Westwood One/Nielsen study looks at demographics for radio’s on-demand content

Listening patterns to the on-demand versions of radio content “skew” more female than AM/FM radio content does. That’s one of the findings of a study from Westwood One, which commissioned it from Nielsen.

The company said that while many radio personalities and shows offer content on demand for replay later, little is known about the listener demographics. Summarizing, Westwood One says the study finds a female-skewing, younger and attentive audience.
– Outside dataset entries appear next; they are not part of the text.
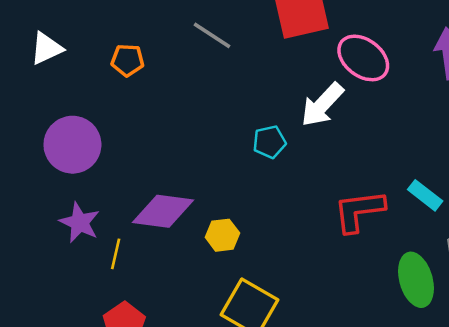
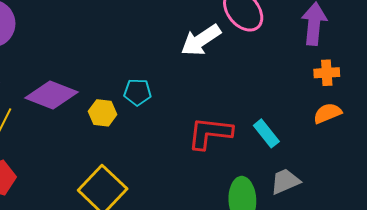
cyan pentagon: (269, 142) -> (138, 92), moved
yellow hexagon: (222, 235) -> (103, 113), moved

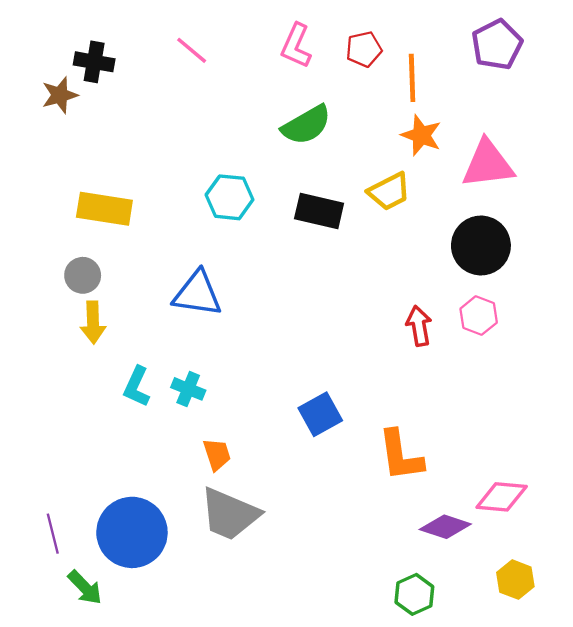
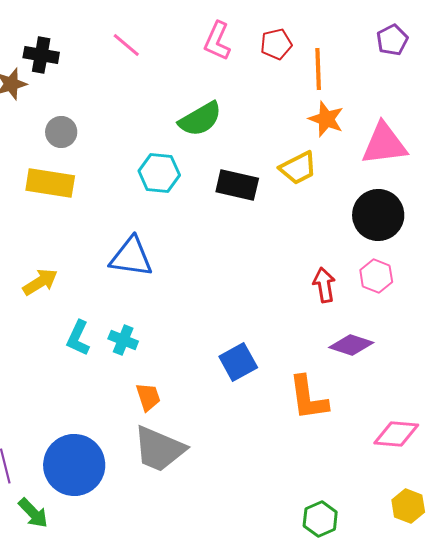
purple pentagon: (497, 45) -> (392, 40), size x0.7
green semicircle: (306, 125) -> (200, 119), moved
gray circle: (83, 275) -> (61, 132), moved
yellow arrow: (93, 322) -> (40, 282), turned -120
purple diamond: (445, 527) -> (351, 345), moved

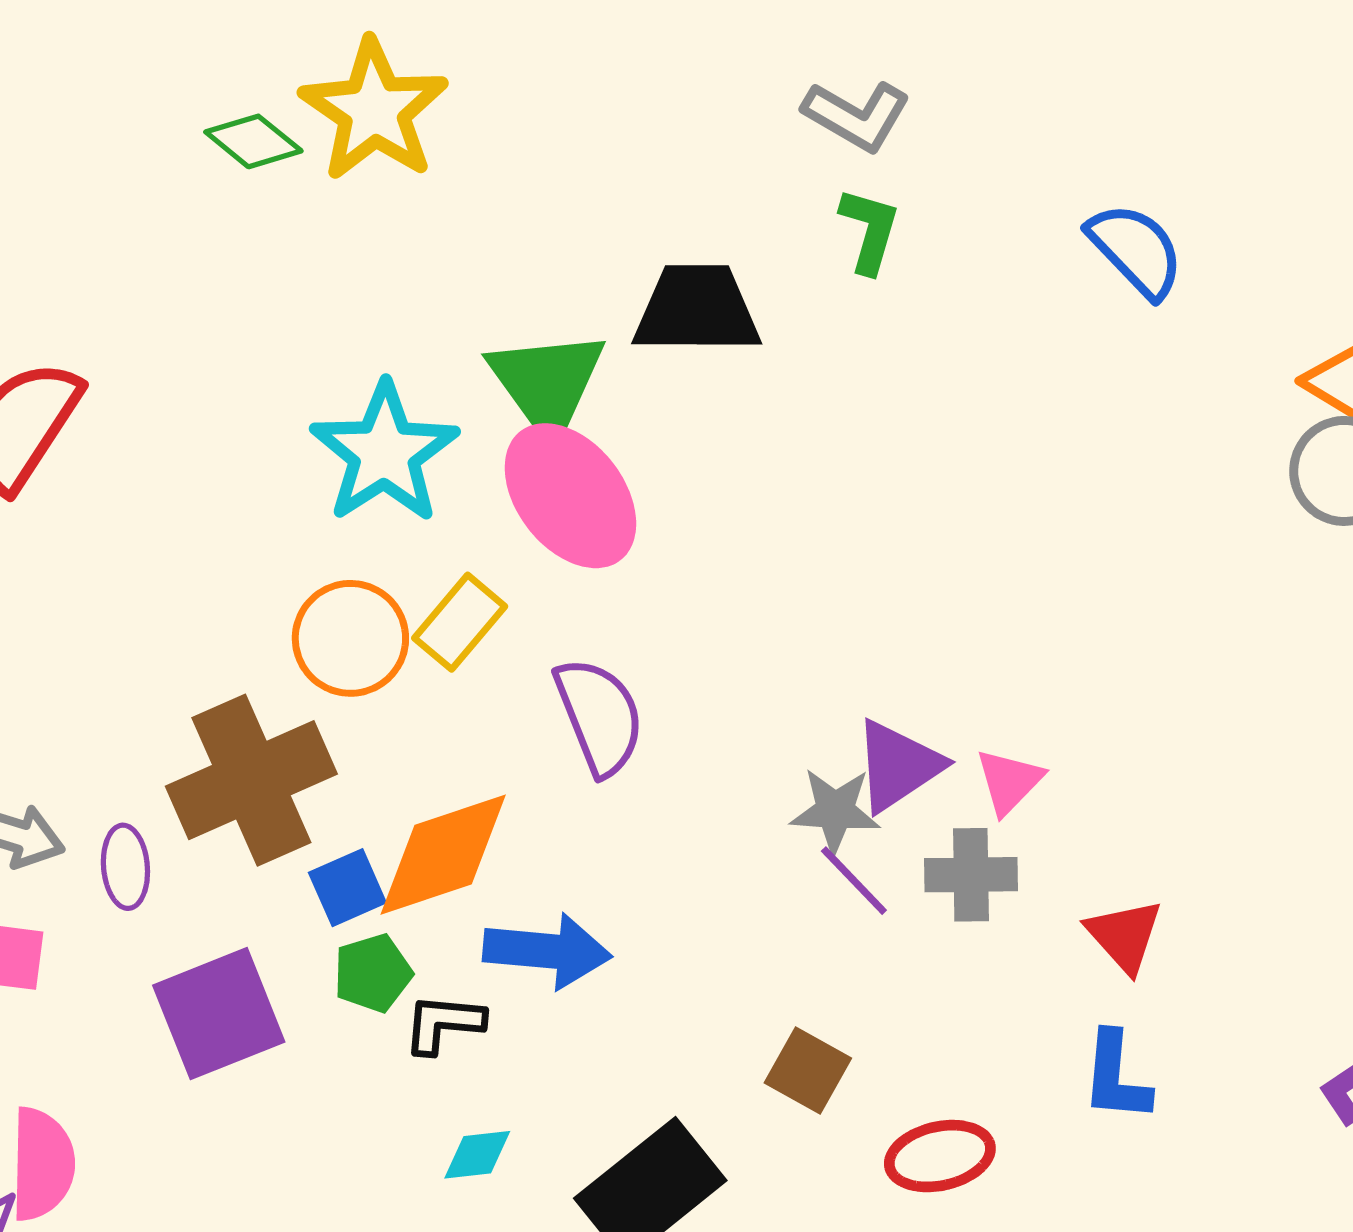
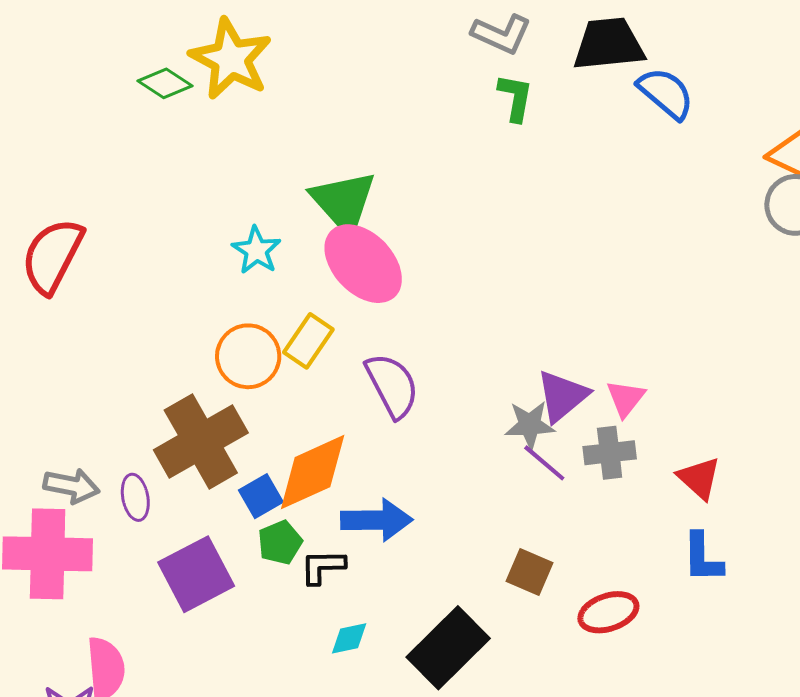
black trapezoid: (697, 309) -> (609, 44), moved
cyan star: (384, 453) -> (256, 250), size x0.6

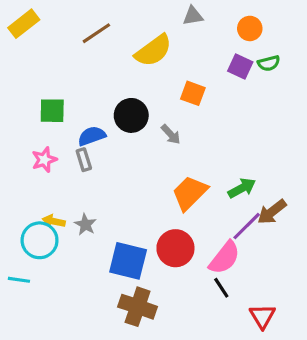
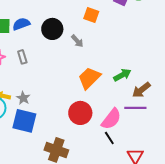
blue semicircle: (92, 136) -> (21, 24), moved
purple line: (247, 226) -> (135, 108), moved, turned 45
blue square: (128, 261) -> (24, 121), moved

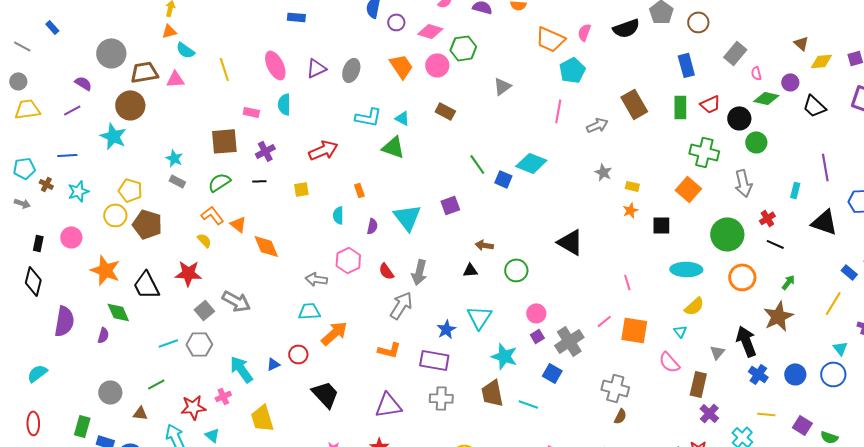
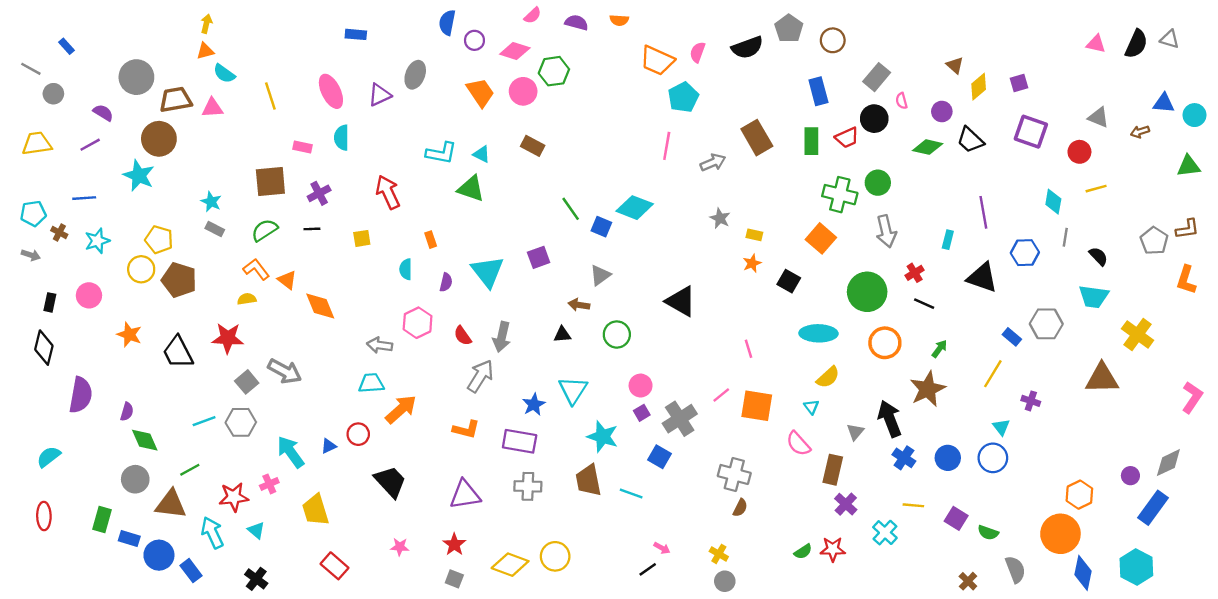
yellow diamond: (821, 61) -> (979, 87), turned -35
gray ellipse: (351, 70) -> (415, 75), moved
gray circle: (18, 81) -> (53, 94), moved
gray triangle: (502, 86) -> (600, 275), moved
green diamond: (766, 98) -> (928, 147), moved
black circle: (739, 118) -> (874, 119), moved
green circle: (756, 142) -> (878, 183), moved
red arrow: (323, 150) -> (388, 192), turned -92
black square: (661, 225) -> (789, 281), turned 30
yellow semicircle: (204, 240) -> (247, 299), turned -56
orange star: (105, 270) -> (129, 335), size x0.7
green diamond: (118, 312) -> (145, 440), moved
brown triangle: (140, 413) -> (171, 504), size x1.8

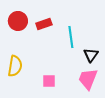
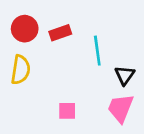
yellow semicircle: (15, 66) -> (21, 70), moved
The on-demand material in this study originally aired on Cumulus stations or Westwood One’s radio network (Cumulus is the parent of Westwood One). It used the Nielsen Total Audience measurement framework to measure audiences for “on-demand” content from Cumulus stations and national Westwood One shows. Seventy-five programs in the genres of news/talk, sports and entertainment were measured via listening on the audioBoom content platform.

The company announced these additional findings:
● Information-based on-demand shows (news/talk, sports) skewed younger than the AM/FM audience, while entertainment-based on-demand shows attract a similar audience to AM/FM
● The median age of news/talk on-demand listeners is 8 years younger than that of the AM/FM audience; the sports audience is seven years younger
● The concentration of women listening to on-demand content is higher than AM/FM
● Among adults 25–54, more than 40% of on-demand news/talk listeners are women, compared to 30% of AM/FM listeners
● On-demand content “delivers engaged listeners.” The company said listening occasions for on-demand content nearly twice as long as AM/FM
●Listening via computers accounts for a larger proportion of on-demand listening than mobile
● And the younger the listener, the more likely they are to consume on-demand content on a mobile device

Suzanne Grimes, EVP of corporate marketing at Cumulus and president of Westwood One, called it the first study of the demographic profile of on-demand radio content.

The company’s Doug Hyde explored the results in a bit more detail in a blog post, and he summarized the benefits to advertisers of on-demand platforms in the audio landscape: a higher female composition; a younger, information-oriented audience; brand extension for entertainment shows; and longer time spent listening, producing engaged, attentive consumers.